Change in sexual partners, menopause, lowered immune systems and diabetes mellitus are recognised as potential risk factors associated with infection. The following conditions are potential causes of a gardnerella vaginosis:

  1. Conditions that increase genital moisture and warmth such as nylon underwear.
  2. Any illness which lowers the body immune function.
  3. Drop in general hygiene.

Signs and symptoms of infection

There will be an abnormal grey-white to yellowish vaginal discharge with a musty or fishy odour, noticeably after intercourse or during menses. The discharge looks thin and homogeneous and tends to coat the vaginal walls. Exact confirmation of the presence of gardnerella vaginalis cannot be based on symptoms alone since many other bacterial and non-bacterial causes (e.g. allergies from spermicides, fabric softeners) can result in the same manifestation of symptoms.


In a normal subject the pH of the vagina is low but in the case of infection the vaginal pH would be increased due to decreased acidity. The pH value would be greater than 4.5.

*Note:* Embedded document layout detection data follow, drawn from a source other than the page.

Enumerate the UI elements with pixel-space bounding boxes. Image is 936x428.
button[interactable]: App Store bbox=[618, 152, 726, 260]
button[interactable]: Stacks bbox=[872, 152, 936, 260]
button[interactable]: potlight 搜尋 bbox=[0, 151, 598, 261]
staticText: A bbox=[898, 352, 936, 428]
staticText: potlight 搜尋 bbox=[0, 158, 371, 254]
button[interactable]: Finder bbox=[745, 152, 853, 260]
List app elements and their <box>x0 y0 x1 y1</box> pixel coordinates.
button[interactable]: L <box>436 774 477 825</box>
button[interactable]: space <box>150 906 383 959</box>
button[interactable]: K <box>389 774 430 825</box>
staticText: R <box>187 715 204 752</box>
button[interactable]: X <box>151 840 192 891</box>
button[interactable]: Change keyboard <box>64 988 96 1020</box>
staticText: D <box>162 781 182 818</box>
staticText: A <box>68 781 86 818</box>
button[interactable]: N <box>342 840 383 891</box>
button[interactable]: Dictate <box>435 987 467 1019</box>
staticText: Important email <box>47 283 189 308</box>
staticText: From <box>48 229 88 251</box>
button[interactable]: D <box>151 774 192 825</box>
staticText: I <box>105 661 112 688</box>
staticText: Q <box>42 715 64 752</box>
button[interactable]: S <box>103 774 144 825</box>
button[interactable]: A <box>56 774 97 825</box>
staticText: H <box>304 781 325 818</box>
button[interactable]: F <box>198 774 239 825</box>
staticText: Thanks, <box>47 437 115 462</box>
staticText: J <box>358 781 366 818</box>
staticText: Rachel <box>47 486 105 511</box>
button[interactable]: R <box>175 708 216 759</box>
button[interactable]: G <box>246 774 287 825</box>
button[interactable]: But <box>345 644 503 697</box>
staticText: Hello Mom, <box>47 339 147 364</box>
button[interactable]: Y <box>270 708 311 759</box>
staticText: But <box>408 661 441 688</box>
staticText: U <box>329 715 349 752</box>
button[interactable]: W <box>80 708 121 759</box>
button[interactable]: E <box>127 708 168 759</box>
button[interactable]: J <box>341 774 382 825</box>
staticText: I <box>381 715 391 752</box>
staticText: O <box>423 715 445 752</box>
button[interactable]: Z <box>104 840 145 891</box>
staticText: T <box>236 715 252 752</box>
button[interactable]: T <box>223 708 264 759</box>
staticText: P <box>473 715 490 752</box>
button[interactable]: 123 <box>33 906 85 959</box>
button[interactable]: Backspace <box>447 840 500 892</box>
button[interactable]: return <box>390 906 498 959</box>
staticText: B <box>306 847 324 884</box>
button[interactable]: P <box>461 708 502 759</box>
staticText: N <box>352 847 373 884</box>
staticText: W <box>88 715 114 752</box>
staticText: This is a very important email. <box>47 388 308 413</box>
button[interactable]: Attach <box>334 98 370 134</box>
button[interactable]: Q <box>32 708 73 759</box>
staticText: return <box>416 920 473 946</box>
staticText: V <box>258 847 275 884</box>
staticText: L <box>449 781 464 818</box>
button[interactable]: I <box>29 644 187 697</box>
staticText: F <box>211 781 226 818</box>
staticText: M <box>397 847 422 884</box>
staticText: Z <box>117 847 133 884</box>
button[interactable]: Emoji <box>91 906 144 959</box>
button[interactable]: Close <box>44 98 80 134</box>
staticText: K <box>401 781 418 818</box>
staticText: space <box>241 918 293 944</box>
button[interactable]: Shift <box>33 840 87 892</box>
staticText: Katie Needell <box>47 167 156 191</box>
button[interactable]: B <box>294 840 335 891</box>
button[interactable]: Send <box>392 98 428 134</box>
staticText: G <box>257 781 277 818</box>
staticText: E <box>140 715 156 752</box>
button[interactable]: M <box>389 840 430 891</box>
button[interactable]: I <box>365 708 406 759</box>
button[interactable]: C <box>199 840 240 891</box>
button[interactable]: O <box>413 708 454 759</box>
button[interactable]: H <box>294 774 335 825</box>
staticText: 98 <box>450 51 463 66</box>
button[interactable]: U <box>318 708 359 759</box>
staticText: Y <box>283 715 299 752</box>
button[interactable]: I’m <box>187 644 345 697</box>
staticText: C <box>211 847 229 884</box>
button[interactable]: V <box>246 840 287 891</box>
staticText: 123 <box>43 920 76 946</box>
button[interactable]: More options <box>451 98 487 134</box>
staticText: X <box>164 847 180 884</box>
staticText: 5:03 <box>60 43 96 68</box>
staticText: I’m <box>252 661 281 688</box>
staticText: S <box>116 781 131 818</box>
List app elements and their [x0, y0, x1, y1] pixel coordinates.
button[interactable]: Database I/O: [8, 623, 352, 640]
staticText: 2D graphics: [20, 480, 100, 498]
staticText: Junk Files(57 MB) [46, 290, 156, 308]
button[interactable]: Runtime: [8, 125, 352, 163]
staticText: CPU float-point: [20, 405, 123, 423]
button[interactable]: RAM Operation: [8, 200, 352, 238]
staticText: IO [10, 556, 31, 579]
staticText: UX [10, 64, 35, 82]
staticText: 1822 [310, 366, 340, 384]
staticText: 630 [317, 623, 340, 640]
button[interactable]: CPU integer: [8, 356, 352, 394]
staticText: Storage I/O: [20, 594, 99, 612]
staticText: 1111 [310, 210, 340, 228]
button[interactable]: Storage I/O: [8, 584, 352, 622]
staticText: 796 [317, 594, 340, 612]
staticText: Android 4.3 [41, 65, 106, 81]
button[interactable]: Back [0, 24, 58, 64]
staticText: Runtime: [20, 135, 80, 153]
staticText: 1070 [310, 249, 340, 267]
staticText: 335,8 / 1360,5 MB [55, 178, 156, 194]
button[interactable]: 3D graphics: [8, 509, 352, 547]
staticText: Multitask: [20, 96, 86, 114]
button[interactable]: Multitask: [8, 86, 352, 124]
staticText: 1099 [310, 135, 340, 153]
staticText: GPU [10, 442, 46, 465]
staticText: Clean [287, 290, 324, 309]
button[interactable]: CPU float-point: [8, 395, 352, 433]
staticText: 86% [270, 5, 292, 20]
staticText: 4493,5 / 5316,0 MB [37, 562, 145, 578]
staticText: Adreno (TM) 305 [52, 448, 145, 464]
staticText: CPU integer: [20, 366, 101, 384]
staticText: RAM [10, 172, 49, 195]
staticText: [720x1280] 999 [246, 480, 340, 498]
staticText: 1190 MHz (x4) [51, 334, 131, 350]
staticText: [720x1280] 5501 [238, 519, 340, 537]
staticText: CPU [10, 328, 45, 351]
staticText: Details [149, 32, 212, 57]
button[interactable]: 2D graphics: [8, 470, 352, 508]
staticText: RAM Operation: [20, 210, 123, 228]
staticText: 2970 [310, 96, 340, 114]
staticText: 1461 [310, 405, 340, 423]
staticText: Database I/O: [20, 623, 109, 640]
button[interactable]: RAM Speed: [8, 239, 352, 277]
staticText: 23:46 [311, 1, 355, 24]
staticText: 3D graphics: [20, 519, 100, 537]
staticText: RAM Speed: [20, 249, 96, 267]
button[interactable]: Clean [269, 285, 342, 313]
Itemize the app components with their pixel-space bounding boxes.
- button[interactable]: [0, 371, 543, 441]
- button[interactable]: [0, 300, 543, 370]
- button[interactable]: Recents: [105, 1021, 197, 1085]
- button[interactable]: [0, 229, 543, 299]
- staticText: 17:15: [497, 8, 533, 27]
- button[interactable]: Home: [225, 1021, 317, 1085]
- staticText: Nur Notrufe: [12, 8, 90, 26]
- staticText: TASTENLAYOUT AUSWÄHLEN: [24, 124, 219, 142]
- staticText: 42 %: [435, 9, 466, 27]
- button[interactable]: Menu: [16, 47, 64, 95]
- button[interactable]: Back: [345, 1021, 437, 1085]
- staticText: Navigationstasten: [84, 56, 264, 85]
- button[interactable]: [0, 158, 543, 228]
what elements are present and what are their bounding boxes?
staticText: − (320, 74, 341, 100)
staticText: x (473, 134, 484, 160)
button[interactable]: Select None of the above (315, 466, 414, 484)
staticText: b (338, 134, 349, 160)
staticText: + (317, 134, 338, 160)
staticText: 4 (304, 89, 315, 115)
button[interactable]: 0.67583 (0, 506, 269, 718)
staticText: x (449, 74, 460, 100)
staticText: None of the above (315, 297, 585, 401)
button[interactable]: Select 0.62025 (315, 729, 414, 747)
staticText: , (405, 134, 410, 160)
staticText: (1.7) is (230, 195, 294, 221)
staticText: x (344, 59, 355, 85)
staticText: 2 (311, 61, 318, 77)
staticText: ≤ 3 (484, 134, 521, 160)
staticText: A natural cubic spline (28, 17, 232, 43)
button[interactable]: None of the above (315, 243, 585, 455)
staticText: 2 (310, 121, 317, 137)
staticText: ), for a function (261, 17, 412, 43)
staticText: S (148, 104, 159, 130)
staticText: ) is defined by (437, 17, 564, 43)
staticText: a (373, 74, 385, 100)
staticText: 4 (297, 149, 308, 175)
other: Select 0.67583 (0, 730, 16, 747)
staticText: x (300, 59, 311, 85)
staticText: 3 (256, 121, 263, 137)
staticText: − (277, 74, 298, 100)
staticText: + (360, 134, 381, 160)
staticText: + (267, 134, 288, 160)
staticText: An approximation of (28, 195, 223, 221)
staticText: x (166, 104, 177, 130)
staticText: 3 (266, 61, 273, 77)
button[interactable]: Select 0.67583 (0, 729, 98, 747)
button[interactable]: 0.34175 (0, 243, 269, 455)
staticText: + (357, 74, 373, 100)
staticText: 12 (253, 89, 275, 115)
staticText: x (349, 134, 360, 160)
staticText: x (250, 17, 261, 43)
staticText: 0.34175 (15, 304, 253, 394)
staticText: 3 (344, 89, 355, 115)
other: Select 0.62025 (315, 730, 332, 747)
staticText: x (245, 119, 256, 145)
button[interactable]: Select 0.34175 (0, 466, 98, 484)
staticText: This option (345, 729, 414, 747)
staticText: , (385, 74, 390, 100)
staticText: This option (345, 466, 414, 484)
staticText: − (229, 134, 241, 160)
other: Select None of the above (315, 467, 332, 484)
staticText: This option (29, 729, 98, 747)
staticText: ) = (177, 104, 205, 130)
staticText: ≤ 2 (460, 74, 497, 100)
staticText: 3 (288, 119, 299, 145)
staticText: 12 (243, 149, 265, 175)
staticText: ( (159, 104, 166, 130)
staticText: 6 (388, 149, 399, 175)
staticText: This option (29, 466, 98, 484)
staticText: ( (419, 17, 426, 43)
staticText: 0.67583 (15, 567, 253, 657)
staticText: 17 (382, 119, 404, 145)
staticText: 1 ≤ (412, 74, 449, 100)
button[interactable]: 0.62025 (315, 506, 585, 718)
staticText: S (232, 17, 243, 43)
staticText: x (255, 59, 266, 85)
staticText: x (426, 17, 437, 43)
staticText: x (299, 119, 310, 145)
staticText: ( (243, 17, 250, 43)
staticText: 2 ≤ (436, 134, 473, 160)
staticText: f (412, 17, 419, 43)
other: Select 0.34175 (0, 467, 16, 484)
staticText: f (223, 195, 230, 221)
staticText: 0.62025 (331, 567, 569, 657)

The absence of normal lactobacilli points towards infection with another type of microorganism.

For laboratory diagnosis a swab from the vagina is taken. The detection of the organism itself under microscopic examination is a strong finding where the vagina will show numerous "clue" cells (vaginal lining cells coated with gardnerella vaginalis). These cells have a granulated surface and blurred cell margins whereas normal vaginal epithelial cells have sharp edges. To clinically confirm diagnosis more than 20% of the cells in the mount should be clue cells. Gardnerella vaginalis appears negative in a gram stain. But the other organisms causing vaginitis have different gram stain properties.